Unreliable Data Backup

It seems kindof ironic that tape backup is the most popular form of data backup among businesses and it is also the most unreliable. It is not even close, so I will say it again; tapes are absolutely the most unreliable backup media. It's not necessarily the tape's fault. The tape drives, tape libraries, and software may be just as guilty as the media itself. In defense of all of the tape backup technology; it is complex stuff and it must all work together to produce good backups. Humans also contribute to the problems with tape backup; tapes are finicky and must be treated with care. Most backup tape media have environmental requirements for storage and even have a prescribed way they can be stacked or shelved. The procedures to maintain and ensure proper backup function must be followed and monitored diligently or the tape backup system breaks down.

Not only are tape backup systems unreliable, but they are also some of the most expensive to purchase and own. Modern high capacity tape media costs well over $100 per unit. The cost per GB is usually higher for tape media than the cost per GB of a hard disk drive. The tape hardware is much more costly to purchase and maintain than disk-based equipment. And the human resources required to operate and maintain tape based backup systems are also a major factor.

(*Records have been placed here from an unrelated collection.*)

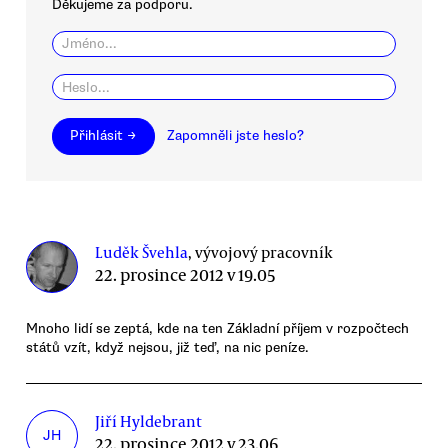
Děkujeme za podporu.
Přihlásit →
Zapomněli jste heslo?
Luděk Švehla
, vývojový pracovník
22. prosince 2012 v 19.05
Mnoho lidí se zeptá, kde na ten Základní příjem v rozpočtech
států vzít, když nejsou, již teď, na nic peníze.
Jiří Hyldebrant
JH
22. prosince 2012 v 23.06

Okay, if tape backup is the most unreliable backup media, and also the most expensive, then why is it so widely used? I think there is one simple explanation; tape backup is the oldest form of backup and a lot of people haven't changed to disk-based or online backup systems yet. Many companies have invested heavily in their tape-based systems and can't swallow the thought of scrapping that investment. So they continue to pay the maintenance and upgrade costs year after year.

If you are still using a tape-backup system, you would be well served to look at disk based storage systems. Disk-based storage is not just onsite storage. Most modern disk-based systems have removable hard-drives that can be transported offsite just as easily has tape media. Better yet, just use your network to ship your data offsite. In most cases bandwidth and online/offsite backup storage is more cost effective than the cost of tape backup, and it is much more reliable and easier to use and maintain.

Another Reason to Backup Your RAID Storage

I think most of us feel pretty good about our data that is stored on RAID devices with fault tolerant configurations. Most of my servers are not only fault tolerant but also have hot spares configured. A failed drive will not result in lost data. With RAID 5 or above, it would take at least two failed drives to cause a data loss. I have drives fail occasionally and I replace them as they fail. I have never had two drives fail in the same array simultaneously.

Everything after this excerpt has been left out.